Navigate through this bamboo maze to find a teahouse on the rooftop garden of National Gallery Singapore

untitled 2018 (the infinite dimensions of smallness) by Rirkrit Tiravanija. Photo: National Gallery Singapore
untitled 2018 (the infinite dimensions of smallness) by Rirkrit Tiravanija. Photo: National Gallery Singapore

There’s no reason to book a trip overseas to lose yourself in wanderlust and what not when you can just, y’know, get lost in Singapore. Literally. At National Gallery Singapore.

Photo: National Gallery Singapore

In collaboration with Rirkrit Tiravanija, the museum is hosting the internationally acclaimed artist’s largest bamboo maze installation at its rooftop garden for the next 10 months. If at first glance the 4m-high installation reminds you of construction scaffolding — which is inescapable when you’re living in an ever-changing concrete jungle like Singapore — you’re not entirely wrong.

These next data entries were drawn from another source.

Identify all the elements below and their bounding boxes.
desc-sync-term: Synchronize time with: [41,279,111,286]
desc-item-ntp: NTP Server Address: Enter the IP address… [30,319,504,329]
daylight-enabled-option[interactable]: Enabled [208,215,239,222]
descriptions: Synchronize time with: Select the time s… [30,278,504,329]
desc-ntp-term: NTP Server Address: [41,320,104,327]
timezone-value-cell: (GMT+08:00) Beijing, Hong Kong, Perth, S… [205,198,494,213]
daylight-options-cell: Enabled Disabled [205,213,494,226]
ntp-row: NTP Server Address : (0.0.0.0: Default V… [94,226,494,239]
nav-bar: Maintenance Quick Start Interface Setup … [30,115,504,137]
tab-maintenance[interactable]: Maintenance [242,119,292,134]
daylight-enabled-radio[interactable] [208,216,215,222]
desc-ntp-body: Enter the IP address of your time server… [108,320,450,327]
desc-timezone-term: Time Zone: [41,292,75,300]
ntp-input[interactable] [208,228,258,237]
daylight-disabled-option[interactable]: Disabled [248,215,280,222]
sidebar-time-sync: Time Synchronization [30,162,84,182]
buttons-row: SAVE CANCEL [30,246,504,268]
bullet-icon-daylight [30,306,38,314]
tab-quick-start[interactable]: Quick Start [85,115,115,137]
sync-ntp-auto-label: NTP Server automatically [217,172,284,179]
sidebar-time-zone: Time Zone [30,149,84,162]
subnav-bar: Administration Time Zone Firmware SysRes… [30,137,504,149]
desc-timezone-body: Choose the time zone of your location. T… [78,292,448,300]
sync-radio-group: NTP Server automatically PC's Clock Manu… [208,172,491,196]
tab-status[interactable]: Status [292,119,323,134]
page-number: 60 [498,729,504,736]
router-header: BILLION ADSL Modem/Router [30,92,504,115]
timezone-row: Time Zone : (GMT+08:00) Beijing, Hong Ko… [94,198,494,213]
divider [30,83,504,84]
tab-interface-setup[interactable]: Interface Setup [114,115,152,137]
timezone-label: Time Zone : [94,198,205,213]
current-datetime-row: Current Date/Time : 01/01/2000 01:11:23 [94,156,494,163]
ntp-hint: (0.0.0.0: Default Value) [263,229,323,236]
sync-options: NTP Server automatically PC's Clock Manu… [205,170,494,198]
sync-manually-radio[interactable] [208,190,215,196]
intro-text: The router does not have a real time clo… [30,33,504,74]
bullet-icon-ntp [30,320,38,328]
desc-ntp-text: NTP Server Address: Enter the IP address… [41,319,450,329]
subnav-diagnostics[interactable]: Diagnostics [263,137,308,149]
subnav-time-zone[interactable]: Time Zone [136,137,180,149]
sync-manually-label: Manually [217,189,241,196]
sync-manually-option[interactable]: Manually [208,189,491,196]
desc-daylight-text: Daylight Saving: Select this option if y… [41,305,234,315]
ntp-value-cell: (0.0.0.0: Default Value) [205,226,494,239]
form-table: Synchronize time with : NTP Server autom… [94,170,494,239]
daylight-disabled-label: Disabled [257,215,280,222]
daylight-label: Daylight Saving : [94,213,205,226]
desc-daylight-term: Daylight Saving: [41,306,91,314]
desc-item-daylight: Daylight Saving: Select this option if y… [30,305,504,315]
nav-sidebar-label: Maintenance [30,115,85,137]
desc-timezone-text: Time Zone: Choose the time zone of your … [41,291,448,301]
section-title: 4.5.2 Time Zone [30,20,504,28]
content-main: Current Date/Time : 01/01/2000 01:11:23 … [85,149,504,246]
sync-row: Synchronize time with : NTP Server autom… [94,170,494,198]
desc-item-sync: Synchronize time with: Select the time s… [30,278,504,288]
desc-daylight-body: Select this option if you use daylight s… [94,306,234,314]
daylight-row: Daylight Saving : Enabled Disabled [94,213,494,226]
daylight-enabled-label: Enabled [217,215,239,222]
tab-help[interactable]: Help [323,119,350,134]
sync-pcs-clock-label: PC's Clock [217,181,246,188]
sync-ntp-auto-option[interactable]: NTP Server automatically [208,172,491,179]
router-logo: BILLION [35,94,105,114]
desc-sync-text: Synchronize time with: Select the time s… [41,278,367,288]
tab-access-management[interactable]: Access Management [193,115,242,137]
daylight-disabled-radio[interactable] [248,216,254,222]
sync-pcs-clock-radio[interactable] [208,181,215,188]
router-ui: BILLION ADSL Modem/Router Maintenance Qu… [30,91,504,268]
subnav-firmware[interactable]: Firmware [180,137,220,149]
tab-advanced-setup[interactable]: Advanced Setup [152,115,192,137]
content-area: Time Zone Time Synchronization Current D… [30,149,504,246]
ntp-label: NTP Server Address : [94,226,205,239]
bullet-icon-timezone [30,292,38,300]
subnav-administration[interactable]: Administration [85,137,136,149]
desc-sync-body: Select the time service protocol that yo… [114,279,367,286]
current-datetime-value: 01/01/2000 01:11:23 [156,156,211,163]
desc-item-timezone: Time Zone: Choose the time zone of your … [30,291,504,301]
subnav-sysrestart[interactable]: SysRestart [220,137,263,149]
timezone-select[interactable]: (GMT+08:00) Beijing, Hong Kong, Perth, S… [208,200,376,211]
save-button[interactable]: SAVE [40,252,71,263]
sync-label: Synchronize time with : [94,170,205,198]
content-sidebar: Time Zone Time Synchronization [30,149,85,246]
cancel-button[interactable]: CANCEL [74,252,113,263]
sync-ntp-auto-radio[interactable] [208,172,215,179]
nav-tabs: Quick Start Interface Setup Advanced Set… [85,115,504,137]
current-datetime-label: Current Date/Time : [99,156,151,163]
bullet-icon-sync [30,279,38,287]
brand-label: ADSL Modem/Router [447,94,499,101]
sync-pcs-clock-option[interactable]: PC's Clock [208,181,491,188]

Photo: National Gallery Singapore

Inspired by traditional hand-built bamboo scaffolding found across Asia, the maze took 20 men eight days to manually tie all 2,500 poles together with materials sourced from Chiang Mai to form the 15m-wide and 19m-long structure.

Photo: National Gallery Singapore

Oh, and when you finally make your way to the center of the maze, you’ll be greeted by a quaint, wooden Japanese teahouse, which will host various public programmes such as tea ceremonies by Japanese performance artist Mai Ueda.

 

untitled 2018 (the infinite dimensions of smallness) by Rirkrit Tiravanija is on from now till Oct 28 at Ng Teng Fong Roof Garden, National Gallery Singapore. Free.